Ven. Juil 26th, 2024

Par Alexandre Leclerc 

CRITIQUE/Quiconque s’est intéressé aux commentaires d’articles concernant Safia Nolin a aperçu l’ampleur de la haine dont elle est victime sur les réseaux sociaux. Ces attaques, Nolin les vit quotidiennement, comme bon nombre de femmes aux prises avec des propos haineux d’hommes qu’elles ne connaissent souvent pas. Le «quiconque» qui ouvre le présent texte s’adressait bien évidemment aux hommes, car les femmes, malheureusement, n’ont pas eu besoin de la mise en contexte susmentionnée. Elles l’ont vécue. 

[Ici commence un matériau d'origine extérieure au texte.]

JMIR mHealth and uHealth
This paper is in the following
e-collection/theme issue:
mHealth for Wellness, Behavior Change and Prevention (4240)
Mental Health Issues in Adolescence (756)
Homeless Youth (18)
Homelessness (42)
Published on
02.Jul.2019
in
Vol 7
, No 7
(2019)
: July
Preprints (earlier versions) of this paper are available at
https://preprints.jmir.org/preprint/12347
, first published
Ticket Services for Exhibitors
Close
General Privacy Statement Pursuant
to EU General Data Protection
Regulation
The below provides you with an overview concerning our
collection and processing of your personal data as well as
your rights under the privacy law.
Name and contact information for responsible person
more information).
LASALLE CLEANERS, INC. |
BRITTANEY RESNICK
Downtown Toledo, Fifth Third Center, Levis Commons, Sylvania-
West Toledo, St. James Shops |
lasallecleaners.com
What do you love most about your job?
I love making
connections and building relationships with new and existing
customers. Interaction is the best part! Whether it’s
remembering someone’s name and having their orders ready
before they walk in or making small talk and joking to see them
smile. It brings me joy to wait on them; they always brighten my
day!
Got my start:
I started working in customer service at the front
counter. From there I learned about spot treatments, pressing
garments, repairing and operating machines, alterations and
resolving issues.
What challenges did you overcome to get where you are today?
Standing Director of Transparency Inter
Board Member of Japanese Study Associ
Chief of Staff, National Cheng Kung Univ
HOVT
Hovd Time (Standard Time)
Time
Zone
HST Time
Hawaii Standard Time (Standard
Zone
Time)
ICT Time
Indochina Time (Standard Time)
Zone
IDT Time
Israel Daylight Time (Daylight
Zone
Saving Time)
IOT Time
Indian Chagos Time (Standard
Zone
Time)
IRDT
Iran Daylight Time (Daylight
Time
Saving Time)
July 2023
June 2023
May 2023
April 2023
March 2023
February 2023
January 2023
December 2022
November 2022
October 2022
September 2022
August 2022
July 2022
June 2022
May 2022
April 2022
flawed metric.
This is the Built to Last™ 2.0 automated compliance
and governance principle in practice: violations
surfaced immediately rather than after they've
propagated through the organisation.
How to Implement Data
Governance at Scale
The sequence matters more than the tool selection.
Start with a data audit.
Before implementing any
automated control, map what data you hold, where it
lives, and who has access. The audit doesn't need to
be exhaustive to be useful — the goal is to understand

C’est un peu cet angle que les réalisatrices Léa Clermont-Dion et Guylaine Maroist ont souhaité adopter dans Je vous salue salope : l’expérience vécue. Le long métrage documentaire suit quatre femmes et un homme particulièrement touchés : Laura Boldrini, la femme politique la plus harcelée d’Italie ; Kiah Morris, politicienne afro-américaine de l’État du Vermont ; Marion Seclin, Youtubeuse française ayant reçu plus de 40 000 messages sexistes ; Laurence Gratton, jeune enseignante québécoise harcelée depuis 5 ans par un ancien collègue de classe ; et Glen Canning, père d’une jeune fille qui s’est enlevé la vie à la suite d’un viol dont les images se sont propagées jusqu’à devenir virales sur la toile. 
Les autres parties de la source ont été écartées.